I have spent time working in a couple of converting plants during my lifetime in the pulp and paper industry. In neither case was I in charge of operations--engineering in the first case, engineering, maintenance and technical department in the second case. Both of them were five-day operations as opposed to the 24/7 operations of a pulp or paper mill. The first one measured efficiency on a 24/5 basis. One could get pretty good at judging downtime in this scenario. If a line dropped to about 98% up time, it started to look like a train wreck.

In the second case, the industrial engineers had gotten hold of the calculations. I had been there just a few days and I asked the operations manager what their uptime rate was. He proudly told me it was 98%. I was astounded...any time I walked by any of the lines it seemed like they were down. The first plant I had been in was brand new; this one had been around since before World War II and was poorly maintained. I dug deeper--the industrial engineers had declared 18 hours per day to be "100% efficiency!" It wasn't long before a new operations manager arrived and introduced everyone to two magical devices--the clock and the calendar. Things started to improve after that (which was shortly after my maintenance work orders skyrocketed).

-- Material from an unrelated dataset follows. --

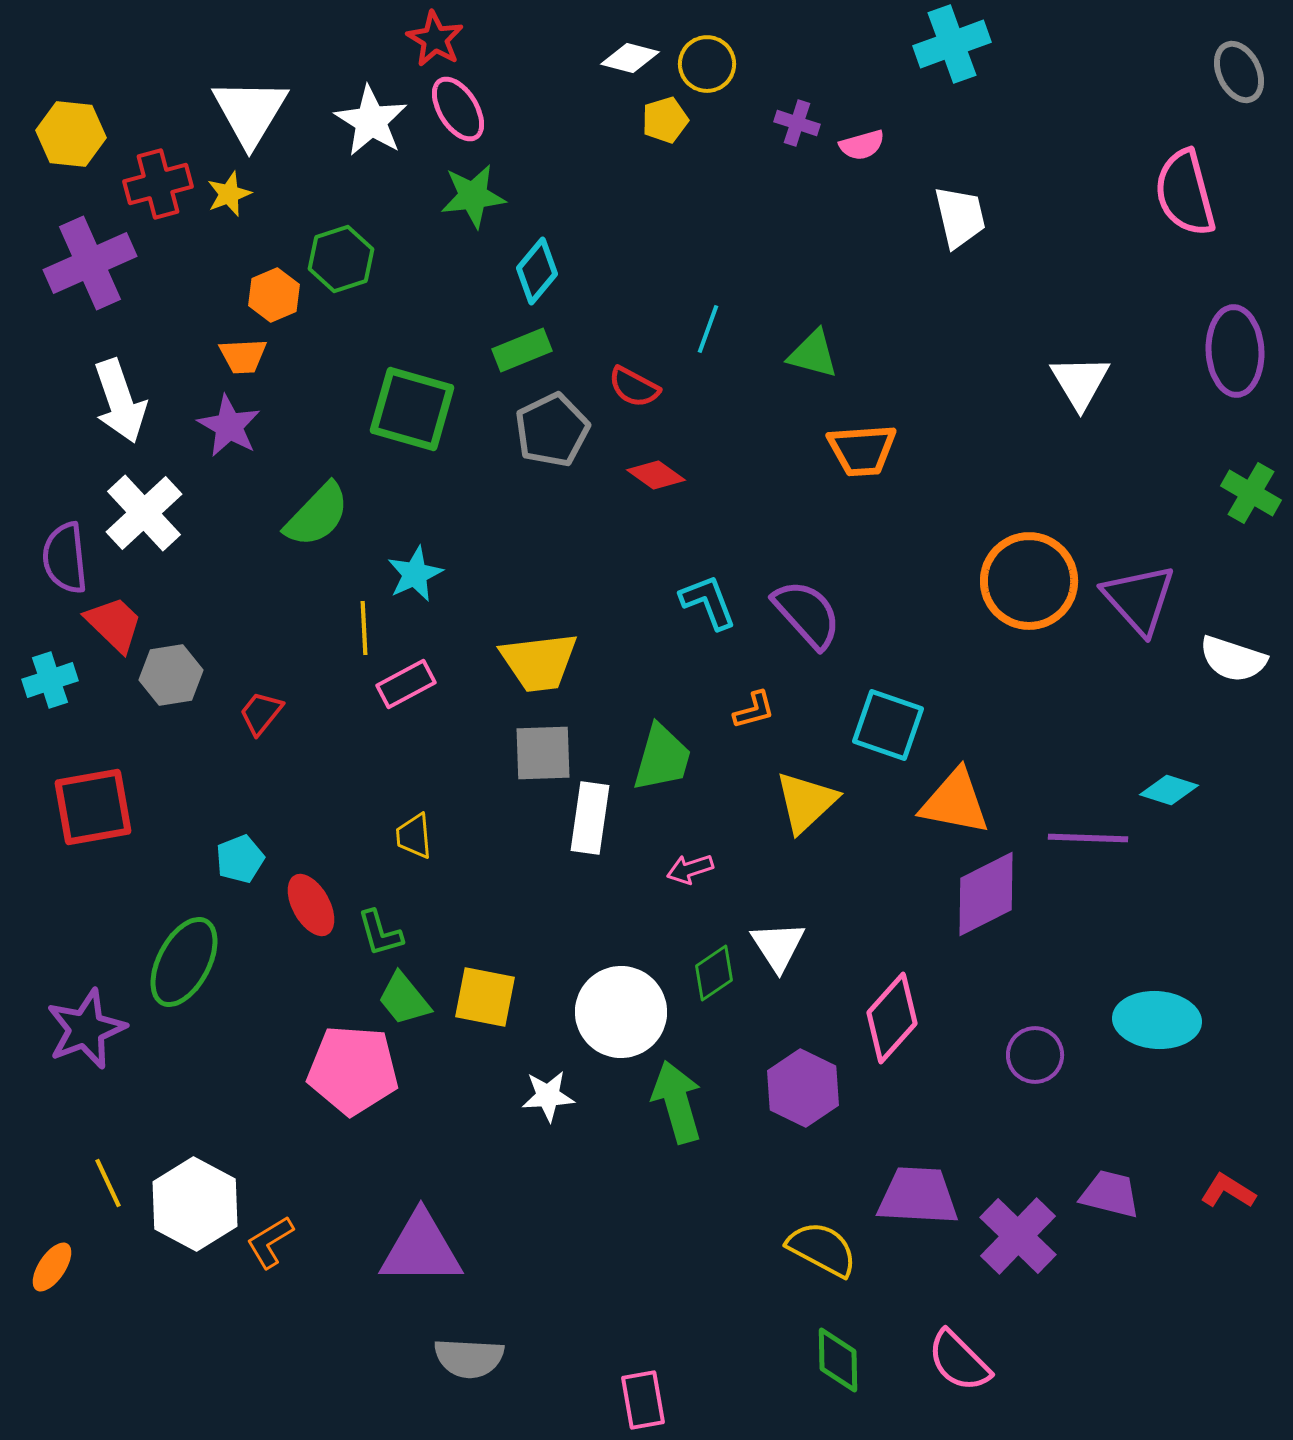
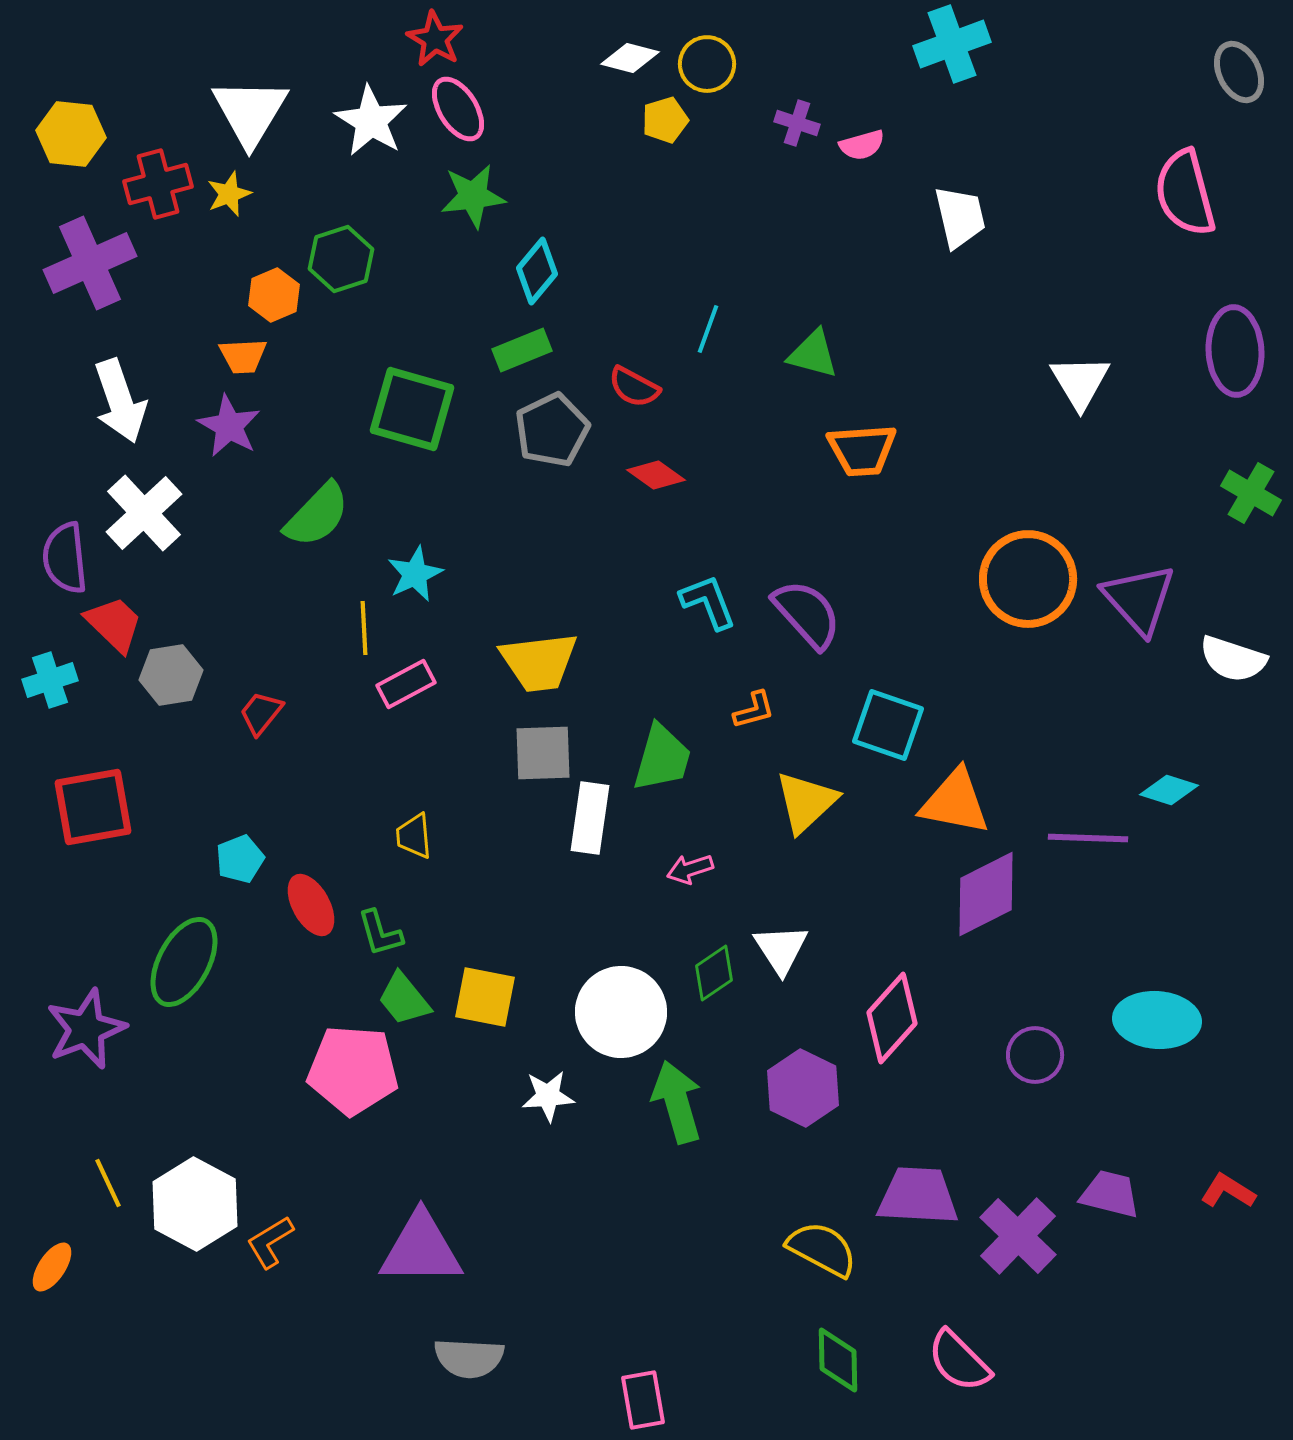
orange circle at (1029, 581): moved 1 px left, 2 px up
white triangle at (778, 946): moved 3 px right, 3 px down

Printing and converting plants often have the luxury of weekends to do heavy maintenance, since most run on a five-day schedule. Perhaps that is one of the many reasons I like to concentrate my efforts on paper machines--the seven-day routine is just more challenging. Paper machines are more like LeMans, or are they?

With the safety-first attitude of manufacturing operations, we will never be as good as pit crews when it comes to addressing downtime. I'll hasten to say, however, that most maintenance teams in mills are not as good as they could be. Let me frame and clarify why I say this a little better. I have been involved in the startup of a dozen new paper machines in the last twenty years.

In every case, the urgency of the crew and maintenance team during unscheduled down time drops from year one to year two rather severely. After that, it continues to drop, but at a much slower pace. Familiarity breeds contempt. It is an attitude issue.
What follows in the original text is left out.